Option 1: Manual Adjustment

This involves manually adjusting the calculated salaries by month in OpEx to reflect the 26 pay periods annually. This is likely the most straightforward option, but can become tedious to maintain.

Option 2: Custom Table Adjustment - Annualize by Year Method

  1. Create a Custom Table: Add four lines to a custom table:

    • Salary per Pay Period: Divide Salary from Staffing This Year by 26.
    • Pay Periods: Input the number of pay periods by month.
    • Adjusted Salary: Multiply Salary per Pay Period by the number of pay periods.
    • Adjustment to System Salaries: Subtract Adjusted Salary from Salary from Staffing.
  2. Link to OpEx Account: Connect the Adjustment to System Salaries line back to the OpEx account where System Salaries is linked. Note that this method loses the impact of new hires and terms by month.

Option 3: Custom Table Adjustment - Annualize by Month Method

  1. Custom Table Setup: Add five lines to a custom table:

    • Annualized Salaries: Multiply Salary from Staffing This Month by 12.
    • Salary per Pay Period: Divide Annualized Salaries by 26.
    • Pay Periods: Input the number of pay periods by month.
    • Adjusted Salary: Multiply Salary per Pay Period by the number of pay periods.
    • Adjustment to System Salaries: Subtract Adjusted Salary from Salary from Staffing.
  2. Link to OpEx Account: Link the Adjustment to System Salaries line back to the OpEx account where System Salaries is connected. This method introduces variability by month from new hires and terms, but maintains a slight variance to system salaries over the total year.

Consideration A

If salaries in your account are by department, simply repeat the chosen method for each department. 

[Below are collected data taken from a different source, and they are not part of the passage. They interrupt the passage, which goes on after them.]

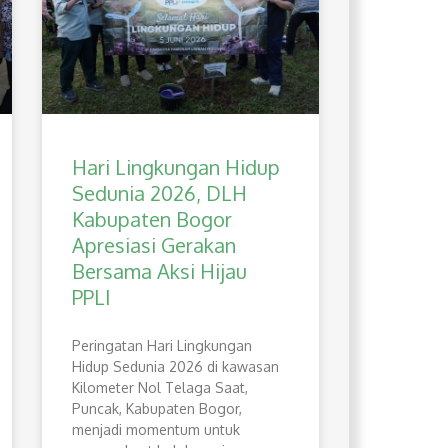
Hari Lingkungan Hidup
Sedunia 2026, DLH
Kabupaten Bogor
Apresiasi Gerakan
Bersama Aksi Hijau
PPLI
Peringatan Hari Lingkungan
Hidup Sedunia 2026 di kawasan
Kilometer Nol Telaga Saat,
Puncak, Kabupaten Bogor,
menjadi momentum untuk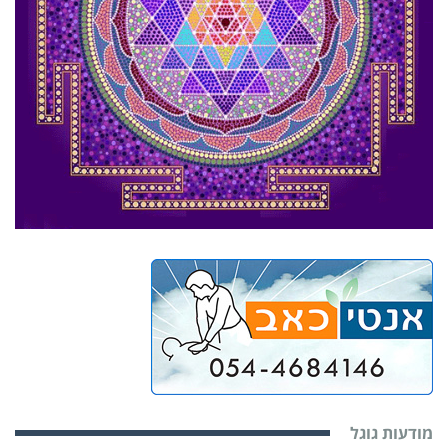
מודעות גוגל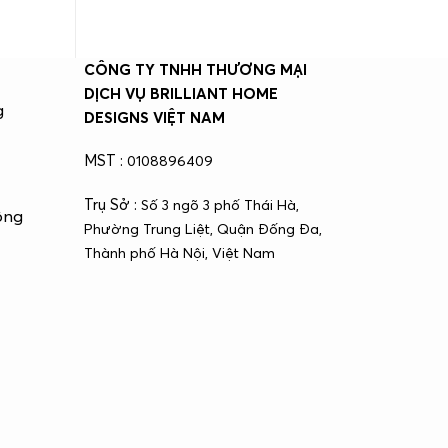
CÔNG TY TNHH THƯƠNG MẠI
DỊCH VỤ BRILLIANT HOME
g
DESIGNS VIỆT NAM
MST :
0108896409
Trụ Sở :
Số 3 ngõ 3 phố Thái Hà,
ông
Phường Trung Liệt, Quận Đống Đa,
Thành phố Hà Nội, Việt Nam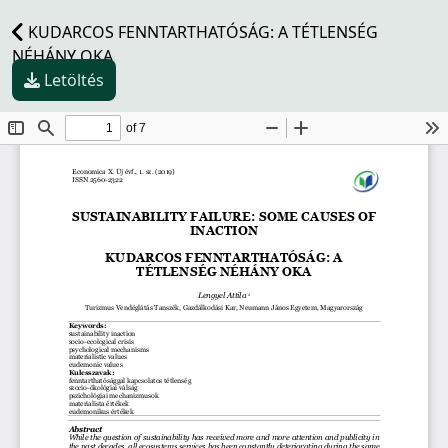
KUDARCOS FENNTARTHATÓSÁG: A TÉTLENSÉG
NÉHÁNY OKA
Letöltés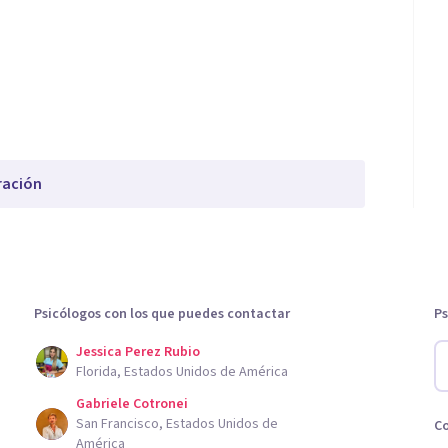
ración
Psicólogos con los que puedes contactar
Ps
Jessica Perez Rubio
Florida, Estados Unidos de América
Gabriele Cotronei
San Francisco, Estados Unidos de
C
América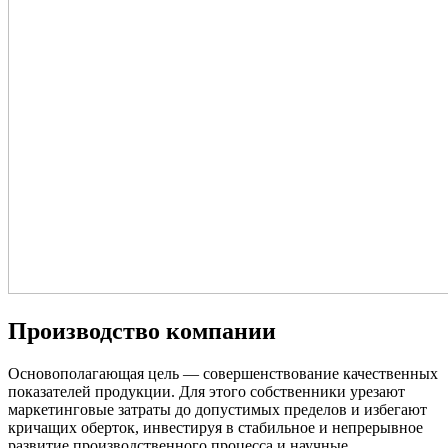
Производство компании
Основополагающая цель — совершенствование качественных
показателей продукции. Для этого собственники урезают
маркетинговые затраты до допустимых пределов и избегают
кричащих оберток, инвестируя в стабильное и непрерывное
развитие производственного процесса и научные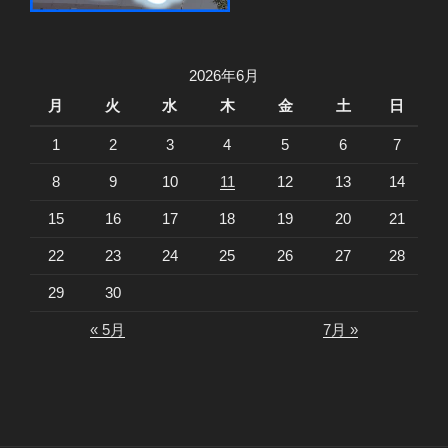
2026年6月
月
火
水
木
金
土
日
1
2
3
4
5
6
7
8
9
10
11
12
13
14
15
16
17
18
19
20
21
22
23
24
25
26
27
28
29
30
« 5月
7月 »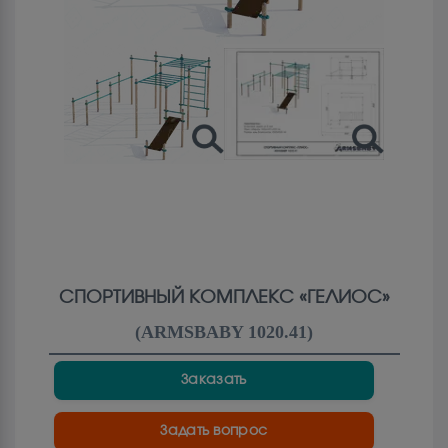
СПОРТИВНЫЙ КОМПЛЕКС «ГЕЛИОС»
(
ARMSBABY 1020.41
)
Заказать
Задать вопрос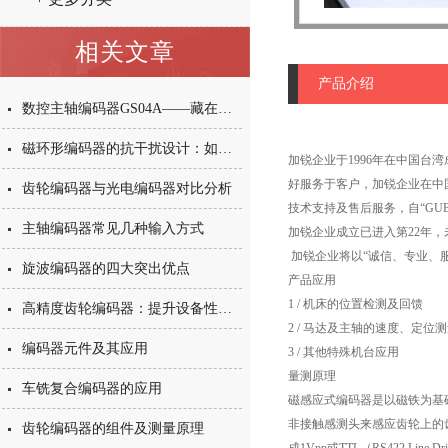
相关文章
产品介绍
数控主轴编码器GS04A——藏在机床里的“速度与位置管家”
磁环形编码器的抗干扰设计：如何应对强磁场、油污与振动挑战？
加锐企业于
1996
年在中国台湾
好服务于客户，加锐企业在中
齿轮编码器与光电编码器对比分析
技术支持及售后服务，自“
GU
主轴编码器常见几种输入方式
加锐企业成立已进入第
22
年，
加锐企业将以“诚信、专业、
旋波编码器的四大突出优点
产品应用
1 /
机床的位置检测及回馈
高精度齿轮编码器：提升设备性能的秘诀
2 /
马达及主轴的速度、定位测
编码器元件及其应用
3 /
其他特殊机台应用
量测原理
车铣复合编码器的应用
磁感应式编码器是以磁铁为基
非接触感测头来感应齿轮上的
齿轮编码器的组件及测量原理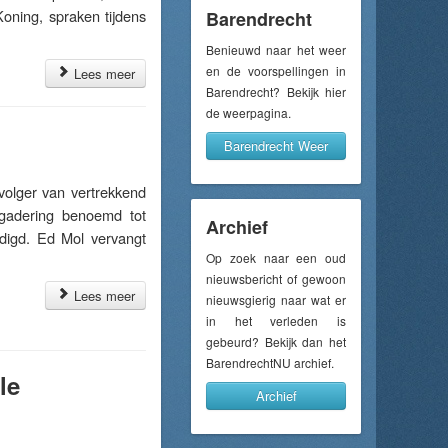
ning, spraken tijdens
Barendrecht
Benieuwd naar het weer
en de voorspellingen in
Lees meer
Barendrecht? Bekijk hier
de weerpagina.
Barendrecht Weer
lger van vertrekkend
rgadering benoemd tot
Archief
digd. Ed Mol vervangt
Op zoek naar een oud
nieuwsbericht of gewoon
Lees meer
nieuwsgierig naar wat er
in het verleden is
gebeurd? Bekijk dan het
BarendrechtNU archief.
le
Archief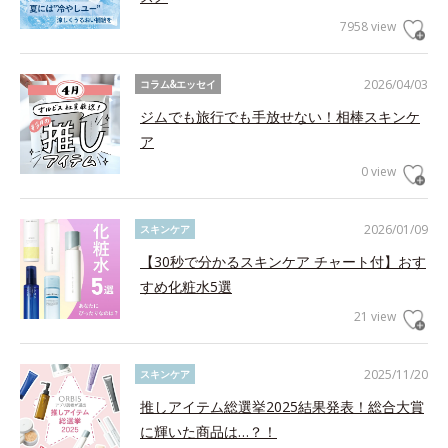
7958 view
2026/04/03
コラム&エッセイ
ジムでも旅行でも手放せない！相棒スキンケ
ア
0 view
2026/01/09
スキンケア
【30秒で分かるスキンケア チャート付】おす
すめ化粧水5選
21 view
2025/11/20
スキンケア
推しアイテム総選挙2025結果発表！総合大賞
に輝いた商品は…？！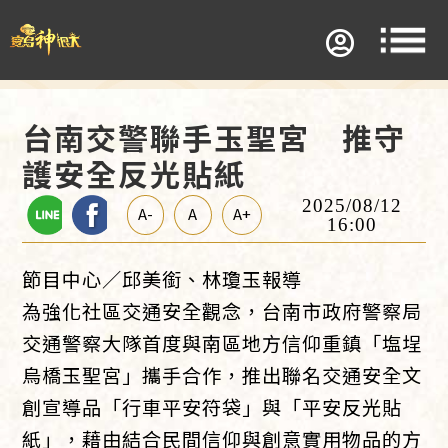
台南交警聯手玉聖宮 推守
護安全反光貼紙
2025/08/12
A-
A
A+
16:00
節目中心／邱美銜、林瓊玉報導
為強化社區交通安全觀念，台南市政府警察局
交通警察大隊首度與南區地方信仰重鎮「塩埕
烏橋玉聖宮」攜手合作，推出聯名交通安全文
創宣導品「行車平安符袋」與「平安反光貼
紙」，藉由結合民間信仰與創意實用物品的方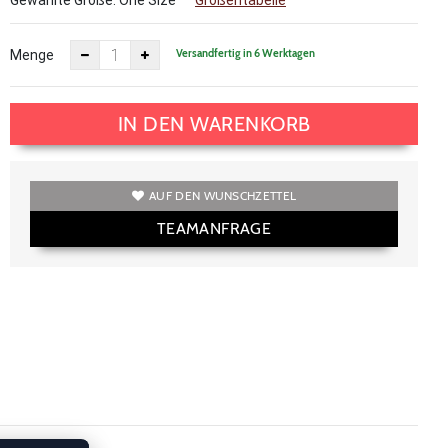
Gewählte Größe:
One Size
Größentabelle
Versandfertig in 6 Werktagen
Menge
IN DEN WARENKORB
AUF DEN WUNSCHZETTEL
TEAMANFRAGE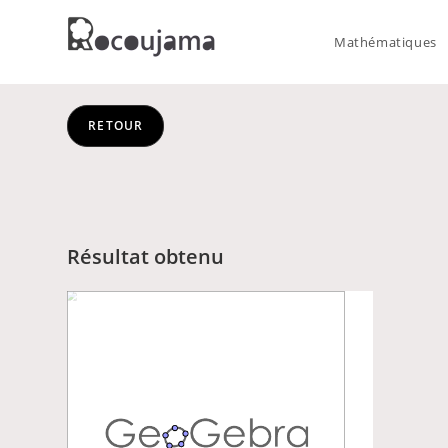
Skip
to
Mathématiques
content
RETOUR
Résultat obtenu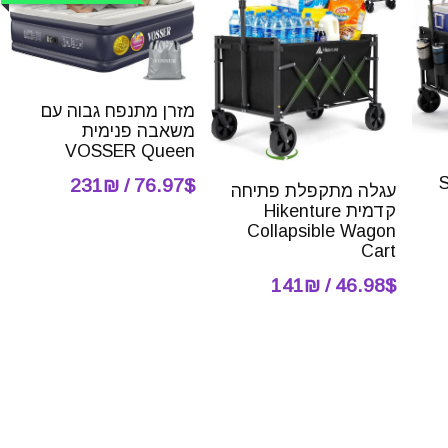
מזרן מתנפח גבוה עם
משאבה פנימית
VOSSER Queen
76.97$ / 231₪
עגלה מתקפלת פתיחה
קדמית Hikenture
Collapsible Wagon
Cart
46.98$ / 141₪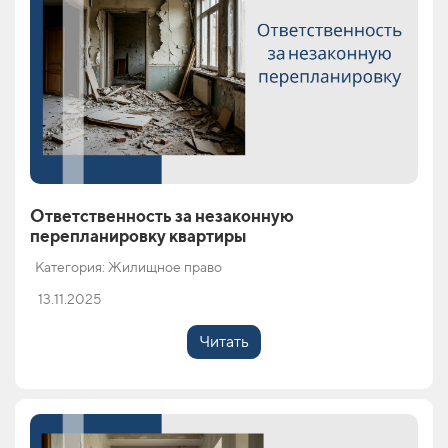
Ответственность за незаконную
перепланировку квартиры
Категория: Жилищное право
13.11.2025
Читать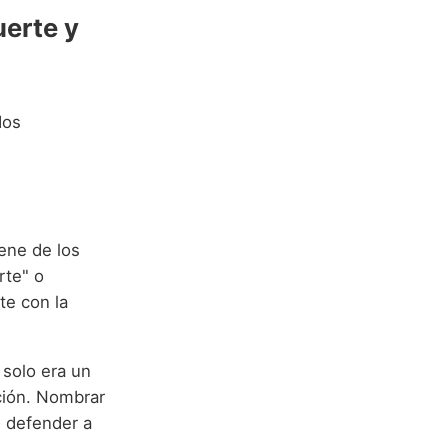
uerte y
dos
ene de los
rte" o
te con la
 solo era un
ción. Nombrar
e defender a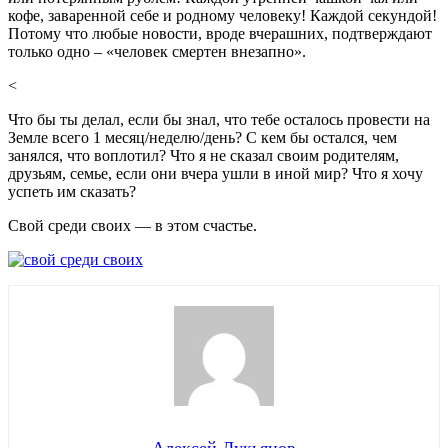
кофе, заваренной себе и родному человеку! Каждой секундой!
Потому что любые новости, вроде вчерашних, подтверждают
только одно – «человек смертен внезапно».
<
Что бы ты делал, если бы знал, что тебе осталось провести на
Земле всего 1 месяц/неделю/день? С кем бы остался, чем
занялся, что воплотил? Что я не сказал своим родителям,
друзьям, семье, если они вчера ушли в иной мир? Что я хочу
успеть им сказать?
Свой среди своих — в этом счастье.
Алексей Лукьянов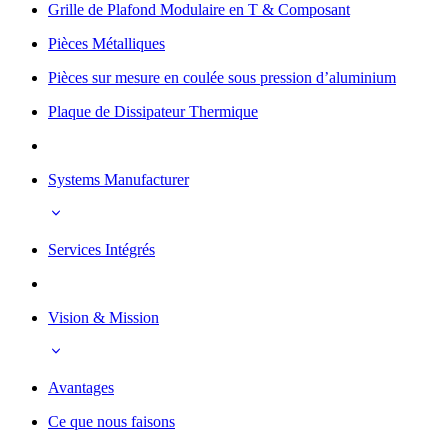
Grille de Plafond Modulaire en T & Composant
Pièces Métalliques
Pièces sur mesure en coulée sous pression d’aluminium
Plaque de Dissipateur Thermique
Systems Manufacturer
Services Intégrés
Vision & Mission
Avantages
Ce que nous faisons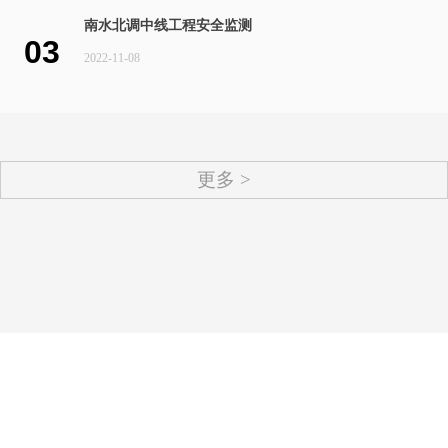
南水北调中线工程安全监测
03
2022-11-08
更多 >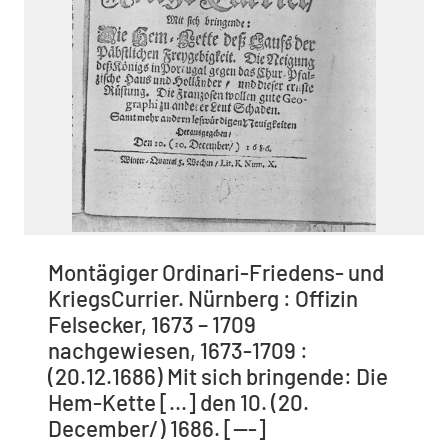
Montägiger Ordinari-Friedens- und
KriegsCurrier. Nürnberg : Offizin
Felsecker, 1673 – 1709
nachgewiesen, 1673-1709 :
(20.12.1686) Mit sich bringende: Die
Hem-Kette [...] den 10. (20.
December/) 1686. [---]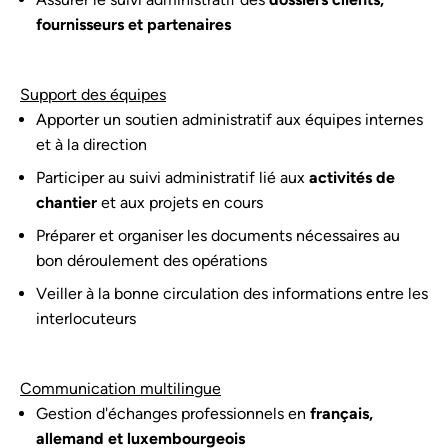
fournisseurs et partenaires
Support des équipes
Apporter un soutien administratif aux équipes internes
et à la direction
Participer au suivi administratif lié aux
activités de
chantier
et aux projets en cours
Préparer et organiser les documents nécessaires au
bon déroulement des opérations
Veiller à la bonne circulation des informations entre les
interlocuteurs
Communication multilingue
Gestion d'échanges professionnels en
français,
allemand et luxembourgeois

Each option has its pros and cons, so your choice should be guided by factors such as accuracy, efficiency, and the specific needs of your organization. Evaluate these options carefully to determine the best fit for your requirements.

Consideration B

If employees should be allocated across departments, first make adjustments to the "Salary per pay period" line by using Custom Drivers to subtract out or add a % of Salaries of allocated Roles.